● **Your goal**
Stop at the line containing "Levertijd 4-7 werkdagen": write out every line from the beginning of the entries up to and including it, minus the pictures.

Extracted records
******************************
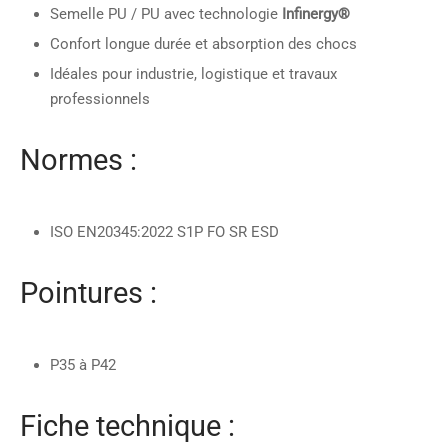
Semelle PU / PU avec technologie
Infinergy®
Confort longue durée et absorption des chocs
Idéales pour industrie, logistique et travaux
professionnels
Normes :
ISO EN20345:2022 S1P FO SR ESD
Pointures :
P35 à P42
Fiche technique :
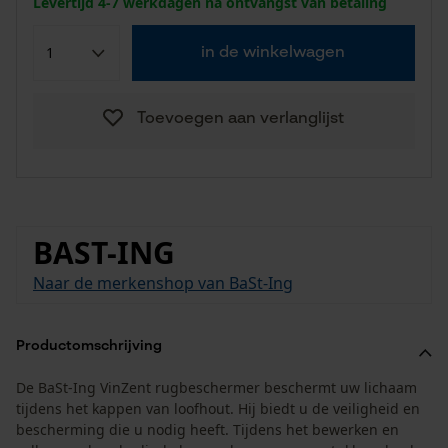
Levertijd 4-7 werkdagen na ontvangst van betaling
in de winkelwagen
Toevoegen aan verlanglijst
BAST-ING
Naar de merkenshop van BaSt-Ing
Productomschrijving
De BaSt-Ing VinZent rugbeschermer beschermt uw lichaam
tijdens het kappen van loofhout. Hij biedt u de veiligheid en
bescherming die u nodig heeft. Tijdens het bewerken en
******************************
● **Solution for this exercise**
Semelle PU / PU avec technologie
Infinergy®
Confort longue durée et absorption des chocs
Idéales pour industrie, logistique et travaux
professionnels
Normes :
ISO EN20345:2022 S1P FO SR ESD
Pointures :
P35 à P42
Fiche technique :
Levertijd 4-7 werkdagen na ontvangst van betaling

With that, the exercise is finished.